Every time I think that I’ve seen just about every imaginable type of book published, I encounter several that knock off my socks with their originality, beauty, or cleverness. That happened again right after the PMA board of directors’ winter board meeting in Florida, when we helped the Florida Publishers Group organize and present a one-day seminar for its members.
Before boarding the plane for this event, I was reading an obituary in the L.A. Times about Muir Dawson, who, at 83, had been a second-generation partner in Los Angeles’ oldest bookstore. Known as Dawson’s Book Shop, it dealt primarily in rare books on the history of printing. Between 1906 and 2003, it also published some 383 projects. Today, it is known for rare books on California history, Western Americana, and photography. While Muir and his brother Ernest were developing their collections, their father cautioned them not to become book collectors, since that would mean they’d be “competing with their customers.” Not taking their dad’s sage advice, Muir stated, “I think that if a seller isn’t collecting, there’s something dead in him. You’ve got to have the passion for books.”
Several publishers we talked with in Florida showed lots of that passion during the Florida Publishers Group seminar, and it was plain to see during a “Let’s Brainstorm” session that I moderated, which focused on some already published and about-to-be-published titles.
Making Good Books Better
Lee Duffus presented a book called The Soccer Triad. It was a great book about teaching parents, children, and coaches both to learn the game of soccer and to have fun, but no one on the panel could understand what the book was about by looking at its title. Also, the fact that Lee, the author of the book, had won an Olympic gold medal for soccer was never mentioned anywhere, as far as we could see. The group told him he had a great book that might achieve fantastic results with minor modification.

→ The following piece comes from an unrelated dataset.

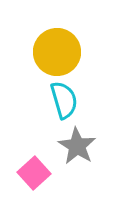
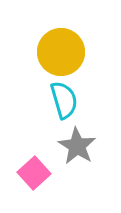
yellow circle: moved 4 px right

Mary-Kathryn Steele of World Wisdom Books wowed us all with her titles and asked for feedback on two books about Native Americans: a great study of women within the Native American culture and the roles they played in their tribes’ achievements, and The Girl Who Loved Horses, a book that she thought should be shelved in the children’s section at bookstores. Although it was beautifully illustrated–the author/illustrator, Paul Goble, is a Caldecott winner–we observed that it had too much text to work well in the children’s section, and we advised using another category label for bookstores in addition or instead. As one panelist noted, two pages of this manuscript could be pulled out and made into a children’s book, while the book as a whole should be marketed elsewhere.
Another book we looked at was an almost-completed coffee table book by Mary Kent entitled Salsa Speaks, which contained great four-color photographs of 100 well-known Salsa performers with stories in their own words next to each photo. The author was also the photographer and translator (some of the interviews and stories were originally in Spanish) and had spent 15 years compiling this treasure. Most of us advised her to forget the traditional bookstore market for this $59.95 book, and to focus on the various Salsa competitions that occur throughout the U.S. and sell directly into this market.
The board members and I were energized by meeting with so many fantastic publishers and soon-to-be publishers in the Florida area, and we look forward to doing similar road trips throughout this year to meet with other PMA affiliate groups.
Next stop: November in Seattle, Washington. See you there!